Developing Cases with Students

In this section, Prof. Georgia Perakis describes her process for developing case studies for 15.060 Data, Models, and Decisions.

 

To develop a case, I usually work with a student directly… we meet every week to develop it.

—Georgia Perakis

In 15.060 Data, Models and Decisions, we give lectures and do some case studies so students can understand how the material we teach applies in real businesses. To develop a case, I usually work with a student (this student might be an MBA student who took the course already). At the last lecture of the course, I invite students to come find me if they have worked for a company and have a data set with which we can work. Students then come to me with their data and a topic. If they bring to me something that relates to part of the course material I feel has fewer cases, we'll work on developing a case study based on their data. From there, we meet every week to develop it. The student gets an opportunity to collaborate with a faculty member and produce something that contributes to the course.

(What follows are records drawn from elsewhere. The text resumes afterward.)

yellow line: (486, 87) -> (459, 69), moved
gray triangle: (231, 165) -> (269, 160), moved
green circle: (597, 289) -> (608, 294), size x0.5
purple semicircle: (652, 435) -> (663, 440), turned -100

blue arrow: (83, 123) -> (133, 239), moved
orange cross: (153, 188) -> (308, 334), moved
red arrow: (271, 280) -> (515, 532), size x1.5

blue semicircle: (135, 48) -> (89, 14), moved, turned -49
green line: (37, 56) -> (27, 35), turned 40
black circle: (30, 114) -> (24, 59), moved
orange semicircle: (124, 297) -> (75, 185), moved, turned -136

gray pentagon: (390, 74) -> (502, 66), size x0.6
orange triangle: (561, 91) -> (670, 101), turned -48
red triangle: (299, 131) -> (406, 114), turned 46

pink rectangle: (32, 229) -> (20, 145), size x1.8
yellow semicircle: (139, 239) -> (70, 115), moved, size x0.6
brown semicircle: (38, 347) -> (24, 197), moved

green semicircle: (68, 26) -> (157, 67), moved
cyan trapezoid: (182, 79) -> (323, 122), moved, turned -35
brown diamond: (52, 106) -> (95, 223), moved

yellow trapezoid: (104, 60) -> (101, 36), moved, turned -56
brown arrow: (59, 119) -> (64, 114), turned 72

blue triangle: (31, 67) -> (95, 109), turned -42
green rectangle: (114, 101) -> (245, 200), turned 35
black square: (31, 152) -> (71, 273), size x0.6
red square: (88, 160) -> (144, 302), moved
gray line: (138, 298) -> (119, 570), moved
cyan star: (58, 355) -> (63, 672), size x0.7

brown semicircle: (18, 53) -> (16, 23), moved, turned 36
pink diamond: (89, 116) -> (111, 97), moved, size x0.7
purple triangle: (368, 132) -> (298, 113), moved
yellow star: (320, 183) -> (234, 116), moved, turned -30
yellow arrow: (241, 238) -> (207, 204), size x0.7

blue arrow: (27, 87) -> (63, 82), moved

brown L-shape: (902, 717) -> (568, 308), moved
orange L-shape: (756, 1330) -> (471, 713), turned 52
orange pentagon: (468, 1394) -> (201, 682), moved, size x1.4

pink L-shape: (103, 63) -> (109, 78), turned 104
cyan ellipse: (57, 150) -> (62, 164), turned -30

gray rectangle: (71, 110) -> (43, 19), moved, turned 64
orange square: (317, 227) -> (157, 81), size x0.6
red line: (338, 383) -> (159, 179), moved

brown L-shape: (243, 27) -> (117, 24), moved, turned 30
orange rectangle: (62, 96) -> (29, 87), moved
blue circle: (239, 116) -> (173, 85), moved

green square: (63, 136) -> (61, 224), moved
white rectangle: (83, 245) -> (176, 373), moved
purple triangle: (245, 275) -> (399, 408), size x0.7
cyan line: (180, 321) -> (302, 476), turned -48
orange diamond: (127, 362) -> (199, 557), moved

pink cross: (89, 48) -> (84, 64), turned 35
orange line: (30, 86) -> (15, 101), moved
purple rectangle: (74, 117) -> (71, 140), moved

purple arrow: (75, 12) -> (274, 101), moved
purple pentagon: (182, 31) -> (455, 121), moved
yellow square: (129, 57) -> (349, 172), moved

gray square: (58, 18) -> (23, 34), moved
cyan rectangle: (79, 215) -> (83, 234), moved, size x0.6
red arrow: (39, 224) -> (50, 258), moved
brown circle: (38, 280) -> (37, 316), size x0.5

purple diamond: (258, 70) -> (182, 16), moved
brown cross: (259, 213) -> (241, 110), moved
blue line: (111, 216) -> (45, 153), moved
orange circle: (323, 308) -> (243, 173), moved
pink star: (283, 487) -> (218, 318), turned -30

It's a process. From beginning to finish, it takes about a year to develop a case. We work one semester more intensively, and usually we use the course to roll it out. I begin by discussing what the case is with the student, and then we keep asking questions and iterating, while keeping in mind the parts of the course we want to augment.

We usually work on the business context of the company first, and why this case is relevant. Then we work out aspects of the case to spotlight, how to build the data, the regression, and/or the optimization model, how to understand and make sense of the outputs, and how the company might actually use the model in the case. In general, we might introduce one new case per year.